BZS nas eleições 2016: Haddad no SPTV (22/09)

BZS nas eleições 2016: Haddad no SPTV (22/09)

O atual prefeito e candidato à reeleição Fernando Haddad (PT) participou do SPTV e nós do Bike Zona Sul destacamos alguns trechos relacionados à mobilidade urbana para comentar neste post.

César Tralli: “Tem uma reclamação por toda cidade de que faltaram critérios e estudos técnicos na implantação, o senhor não deveria ter ouvido mais a população?”

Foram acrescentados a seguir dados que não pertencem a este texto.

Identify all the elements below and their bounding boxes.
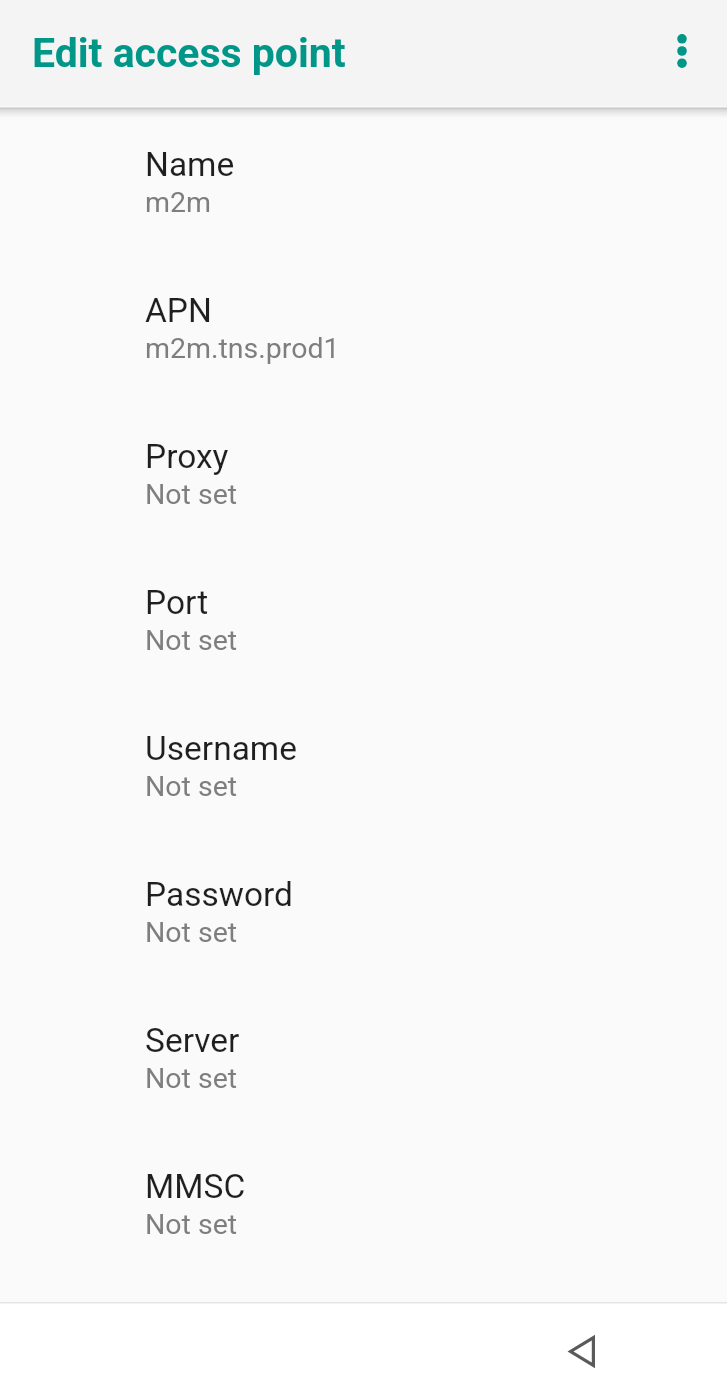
staticText: Not set [145, 1208, 238, 1241]
button[interactable]: Port [0, 583, 727, 729]
staticText: MMSC [145, 1167, 246, 1206]
staticText: Proxy [145, 437, 229, 476]
staticText: Not set [145, 770, 238, 803]
staticText: m2m [145, 186, 212, 219]
staticText: Not set [145, 1062, 238, 1095]
button[interactable]: MMSC [0, 1167, 727, 1302]
button[interactable]: More options [646, 15, 718, 87]
button[interactable]: APN [0, 291, 727, 437]
staticText: APN [145, 291, 212, 330]
staticText: Name [145, 145, 235, 184]
staticText: Not set [145, 624, 238, 657]
button[interactable]: Back [537, 1306, 627, 1396]
staticText: Server [145, 1021, 240, 1060]
staticText: Password [145, 875, 293, 914]
staticText: Not set [145, 478, 238, 511]
staticText: m2m.tns.prod1 [145, 332, 340, 365]
button[interactable]: Name [0, 145, 727, 291]
button[interactable]: Proxy [0, 437, 727, 583]
staticText: Port [145, 583, 209, 622]
staticText: Not set [145, 916, 238, 949]
staticText: Edit access point [32, 29, 346, 77]
button[interactable]: Server [0, 1021, 727, 1167]
button[interactable]: Username [0, 729, 727, 875]
staticText: Username [145, 729, 297, 768]
button[interactable]: Password [0, 875, 727, 1021]
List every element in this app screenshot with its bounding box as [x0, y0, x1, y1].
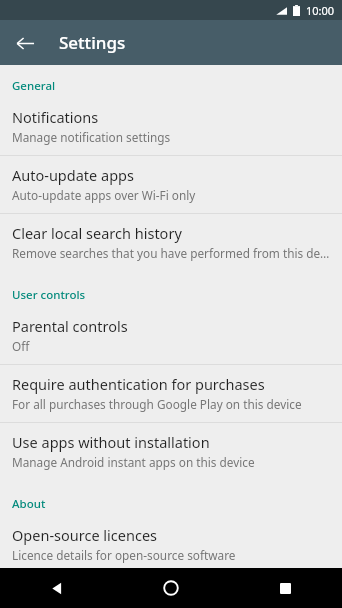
staticText: Use apps without installation: [12, 432, 210, 452]
button[interactable]: Open-source licences: [0, 516, 342, 573]
button[interactable]: Back: [8, 26, 42, 60]
staticText: 10:00: [306, 3, 335, 18]
button[interactable]: Require authentication for purchases: [0, 365, 342, 422]
staticText: Settings: [59, 31, 126, 54]
button[interactable]: Back: [0, 568, 114, 608]
button[interactable]: Notifications: [0, 98, 342, 155]
staticText: Remove searches that you have performed …: [12, 245, 330, 261]
button[interactable]: Recents: [228, 568, 342, 608]
staticText: Clear local search history: [12, 223, 182, 243]
staticText: Manage Android instant apps on this devi…: [12, 454, 255, 470]
button[interactable]: Parental controls: [0, 307, 342, 364]
staticText: Require authentication for purchases: [12, 374, 265, 394]
staticText: For all purchases through Google Play on…: [12, 396, 302, 412]
staticText: Open-source licences: [12, 525, 157, 545]
staticText: Off: [12, 338, 30, 354]
staticText: About: [12, 496, 46, 512]
button[interactable]: Home: [114, 568, 228, 608]
staticText: Manage notification settings: [12, 129, 171, 145]
staticText: Auto-update apps: [12, 165, 134, 185]
staticText: Licence details for open-source software: [12, 547, 236, 563]
button[interactable]: Clear local search history: [0, 214, 342, 271]
button[interactable]: Auto-update apps: [0, 156, 342, 213]
staticText: Notifications: [12, 107, 99, 127]
staticText: User controls: [12, 287, 86, 303]
staticText: Auto-update apps over Wi-Fi only: [12, 187, 196, 203]
staticText: General: [12, 78, 56, 94]
button[interactable]: Use apps without installation: [0, 423, 342, 480]
staticText: Parental controls: [12, 316, 128, 336]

Fernando Haddad: “O Ministério Público entrou com uma ação judicial contra a Prefeitura para suspender o plano cicloviário alegando falta de planejamento. O Ministério Público perdeu essa ação. Ou seja, o próprio Tribunal de Justiça do Estado de São Paulo reconheceu que a CET fez o planejamento. Se tem problemas no seu bairro, a CET tem feito reparos, tem feito ajustes. Fez na Praça Vilaboim, fez na Bento Guelf, fez em diferentes locais da cidade e continua aberta a isso. O que nós não podemos abrir mão é que o número de ciclistas na cidade de São Paulo dobrou e o número de mortes de ciclistas caiu 34%. Ciclovias são para salvar vidas. Ciclovias, as pessoas tem que entender, nós temos que salvar vidas. Esta carnificina que é o transito de São Paulo tem que acabar. Os meus adversários querem fazer o contrário do que recomendam as principais agencias internacionais de segurança no transito, não abra mão da vida.”

Tralli: “Ciclovia é pra ciclista, óbvio, a questão é a seguinte, a gente mostra com muita frequência no SPTV ciclovia cheia de buraco, mal sinalizada, mal pintada, que tem poste no meio, criticada até pelos cicloativistas, falta de segurança, por falta de utilidade real (O Tralli nunca ouviu falar de demanda reprimida? Leia mais clicando aqui). Quero saber do senhor, se reeleito o senhor vai rever trajetos de ciclovia.”

Haddad: “Isso é da rotina da cidade de São Paulo, rever posições, por causa do investimento que é feito em ciclovia, é um investimento muito barato, uma vida salva, quanto custa? Foram 34% de redução de mortes de ciclistas. A Rede Globo anunciava, é um quinto do preço que custou a ciclovia do Governo do Estado e você sabe disso, foi anunciado inclusive na Rede Globo. O que eu quero dizer pra vocês é: não vamos abrir mão e um programa de segurança no transito. Se há ajustes há serem feitos, que se façam. Mas não podemos abrir mão da vida. Há mais de 300 vidas salvas.”

Bike Zona Sul: Se o César Tralli realmente se importasse com a segurança dos ciclistas ele saberia que a pior ciclovia é melhor do que nenhuma. Como em qualquer via, existem problemas como buracos  (que tem origem por causa de obras da SABESP e outras concessionárias), plantas (vegetação), iluminação e sinalização. Porém nenhum desses problemas coloca o ciclista em risco como a imprudência dos condutores de outros veículos (carros, motos, ônibus e caminhões). Quando não há ciclovia, a chance de um ciclista morrer é infinitamente maior do que em qualquer ciclovia, por pior que seja. 

 

Veja o vídeo completo: Haddad no SPTV (22/09).

 

(Equipe Bike Zona Sul: Alex Gomes, Alexandre Liodoro, Carla Moraes, Diego Brea, Ianca Loureiro, Marivaldo Lopes, Paulo Alves e Thomas Wang)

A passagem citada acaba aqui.